◆ Work order
Find how many lines in the entries below carry the word "suplimentare" and answer with only that figure.

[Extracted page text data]
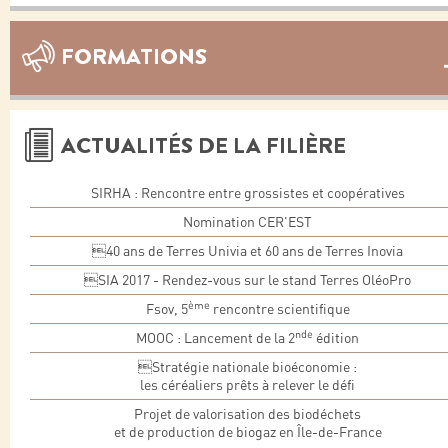
FORMATIONS
ACTUALITÉS DE LA FILIÈRE
SIRHA : Rencontre entre grossistes et coopératives
Nomination CER'EST
40 ans de Terres Univia et 60 ans de Terres Inovia
SIA 2017 - Rendez-vous sur le stand Terres OléoPro
ème
Fsov, 5
rencontre scientifique
nde
MOOC : Lancement de la 2
édition
Stratégie nationale bioéconomie :
les céréaliers prêts à relever le défi
Projet de valorisation des biodéchets
et de production de biogaz en Île-de-France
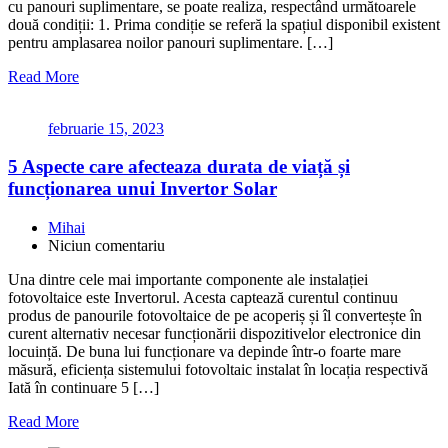
cu panouri suplimentare, se poate realiza, respectând următoarele
două condiții: 1. Prima condiție se referă la spațiul disponibil existent
pentru amplasarea noilor panouri suplimentare. […]
Read More
februarie 15, 2023
5 Aspecte care afecteaza durata de viață și
funcționarea unui Invertor Solar
Mihai
Niciun comentariu
Una dintre cele mai importante componente ale instalației
fotovoltaice este Invertorul. Acesta captează curentul continuu
produs de panourile fotovoltaice de pe acoperiș și îl convertește în
curent alternativ necesar funcționării dispozitivelor electronice din
locuință. De buna lui funcționare va depinde într-o foarte mare
măsură, eficiența sistemului fotovoltaic instalat în locația respectivă
Iată în continuare 5 […]
Read More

◆ Problem solution
2